IFB, U or I research counters 'vilification'
Martin Ross 
Published: Jan 26, 2011
It’s come to be nearly a perennial event -- the Environmental Working Group’s (EWG) listing of federal farm payment recipients and its indictment of direct payments.

EWG President Ken Cook argues the 2008 farm bill reinforced “an interlocking maze of subsidies that, taken together, force taxpayers to spend billions of dollars no matter what the condition of the farm economy.”

But analysts with Illinois Farm Bureau and the University of Illinois challenge the EWG’s premise that ag supports -- according to EWG, the “continued bailout of corporate agriculture” -- bolster large producers and agribusiness with little benefit to society at large.

A new discussion document developed by IFB argues “good farm policy provides for a stable food supply, soil and water conservation benefits, and nutrition assistance for the nation’s children, senior citizens, and poor.”

As a result of farm programs, U.S. consumers on average spend only about 6.9 percent of their total budget on food -- half the percentage spent by most Western Europeans and a fifth the percentage Chinese consumers spend on food relative to income.

“Part of that program puts a safety net under producers that allows them to manage through a volatile marketplace and affords the consumer relatively cheap food,” IFB President Philip Nelson said. “That’s an economic boon for everyone, including every man, woman, and child who’s a consumer.”

Further, U of I ag economist Barrett Kirwan, who has reviewed the USDA data published by the EWG, argues that in terms of relative gain, small farms are major beneficiaries of commodity payments.

The farm bill provides “progressive support,” generally offering smaller producers more significant subsidies per dollar of assets, Kirwan said.

And those subsidies provide a crucial safety net allowing many of those producers to continue farming.
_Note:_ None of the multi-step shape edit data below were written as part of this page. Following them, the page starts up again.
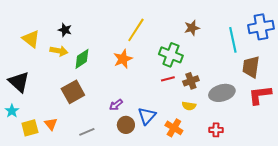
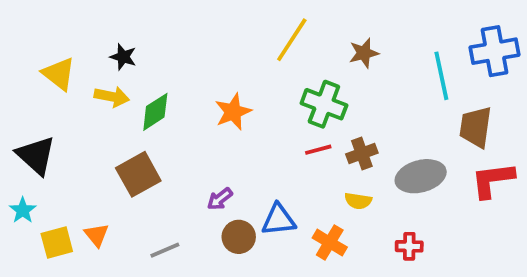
yellow line: (136, 30) -> (292, 40), moved
blue triangle: (147, 116) -> (279, 220), turned 42

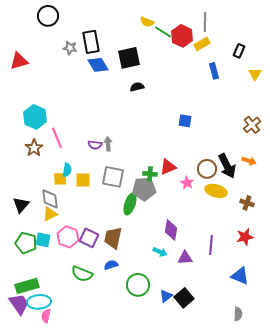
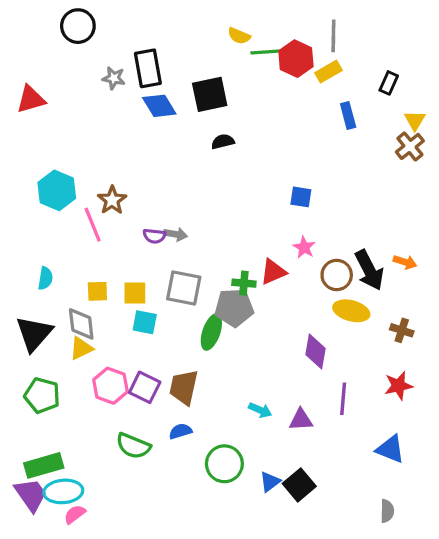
green line: (163, 32) -> (265, 52), turned -36
brown cross: (252, 125) -> (410, 146), moved
gray arrow: (108, 144) -> (176, 234), turned 104
brown star: (34, 148) -> (112, 200), moved
cyan semicircle: (67, 170) -> (45, 278), moved
pink star: (187, 183) -> (304, 247), moved
black triangle: (21, 205) -> (34, 334), size x1.4
purple diamond: (171, 230) -> (316, 351), moved
cyan square: (43, 240) -> (145, 322), moved
pink semicircle: (46, 316) -> (75, 514), turned 40

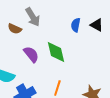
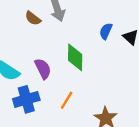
purple semicircle: (31, 54) -> (43, 69), moved

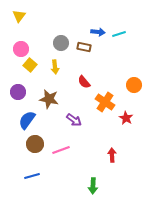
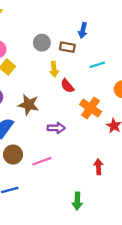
blue arrow: (98, 32) -> (83, 30), turned 96
cyan line: (119, 34) -> (97, 65), moved
yellow arrow: (55, 67) -> (54, 69), moved
purple arrow: (74, 120) -> (56, 128), turned -35

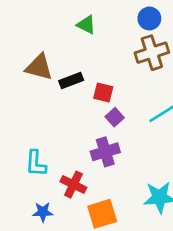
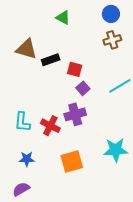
brown cross: (152, 53) -> (112, 40), size x0.7
red cross: (73, 185) -> (50, 126), moved

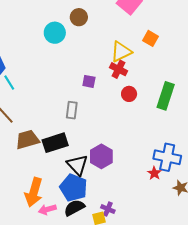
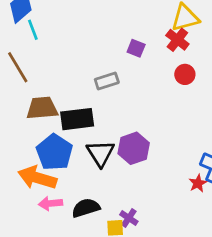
gray rectangle: (72, 110) -> (107, 81), turned 54
blue pentagon: (74, 188) -> (54, 152), moved
orange arrow: (34, 192) -> (37, 178), turned 80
Farm tenants cannot offer lenders the collateral held by a landowner, and the security of program payments “allow relatively small farms better access to credit,” said Kirwan.

If, as some proponents of small-scale “local agriculture” suggest, small farms provide enhanced environmental benefits, payments also may encourage more widespread stewardship by helping keep land in diverse hands, Kirwan said. That’s in addition to conservation measures undertaken by program recipients as a whole, Nelson said.

“I’m just not sure the vilification of farm programs causing massive farm consolidation and driving industrial agriculture is entirely accurate,” Kirwan told FarmWeek. “There really are people who are lifted out of poverty because of the subsidies.”